And talking with Mary, it became clear that this approach—a total lack of blame—is a huge reason why these teams are able to take ownership and make improvements quickly.

Mary:

So I don't blame, ever, any team member or myself for something wrong. We have processes that we can always make better for us. We talk—what can we do? How can we change? Why did somebody get confused? We need to improve it. You need to talk about it, but you need to make it safe to talk about it.

Gary:

I was here one day for the huddle after lunch. They had a bad first two time buckets. They missed them, and Mary was like, "Hey, what's going on? What happened here?" And her two most senior people—one of them said, "My fault.

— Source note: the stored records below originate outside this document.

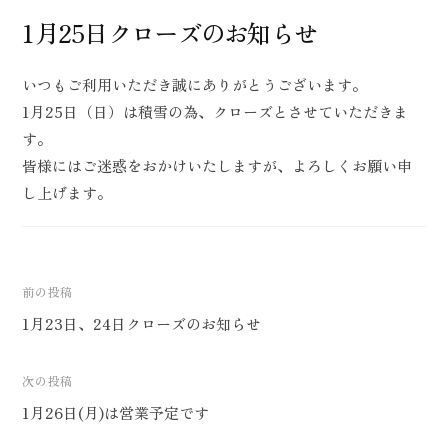
y
0
1月25日クローズのお知らせ
リ
s
件
ー
t
の
倶
いつもご利用いただき誠にありがとうございます。
f
コ
楽
1月25日（日）は積雪の為、クローズとさせていただきま
i
メ
部
す。
e
ン
皆様にはご迷惑をおかけいたしますが、よろしくお願い申
l
ト
し上げます。
d
投
前の投稿
稿
1月23日、24日クローズのお知らせ
ナ
ビ
次の投稿
ゲ
1月26日(月)は営業予定です
ー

I read the die number wrong. I worked the wrong die for the whole 15 minutes. Wasted everybody's time." And Connie said, "No, no, no, not your fault. I took it from you and I didn't double-check it. I just kept it working. It's my fault." In front of the executive vice president.

These two senior team members were trying to take the blame from each other for this problem, instead of looking for excuses. Nobody worries about, "Well, whose fault is it?" Let's just figure it out. We don't want anybody to be scared to say, "Hey, I make mistakes." We want to help them be better and do better.

McKinlay:

Thanks for sharing.

Mary:

Thank you. Thank you for stopping by.

Gary:

The best team member.

McKinlay (reflection):

Mary is a team leader. But she's not in the team. The team is making all the shots. There it is again. Mary's the team lead, but the team doesn't wait on her to step in. They are fully empowered to take action on their own. And that's what leadership looks like at O.C. Tanner. It's not about catching every issue or making every call. It's about building a team that can do that themselves.

McKinlay:

What was the beginning of this journey?

Gary:

Maybe your listeners won't believe this is true—you don't even know this. You didn't know this before you came here. Everybody read Leadership and Self-Deception. My ring's manager, Dustin, brought it to me one day. It was still pretty hot off the press, a couple decades ago. He says, "Hey, I'm not giving you this book because I think you have a problem." That's the standard. "I've given it because I think you'll really like it."

McKinlay:

Leadership and Self-Deception was first published by the Arbinger Institute over 20 years ago. And it talks about how, when we're self-deceived, we don't see people as people, with their own needs and concerns—and how when that happens, we end up working against the very results we're trying to achieve.

Gary:

I read it, and it's like, holy cow, it changed my life. Literally.

McKinlay:

How so?

Gary:

You're reading and it's interesting until it connects. Once it connects, all of a sudden it becomes very real to me. I have six children, and as I was reading the book, they were talking about not getting up at night with the wife and kind of abandoning her to it. Guilty. And here I had all these reasons why I needed to do it. I had to go to work. I had to be productive. I could justify myself all day long. But in the end, I was treating my wife as an object. And I knew it. It was just like a ton of bricks falling on me. A good ton of bricks. It didn't smash me. It woke me up and said, "You know, Gary, you use people. You treat people as an object."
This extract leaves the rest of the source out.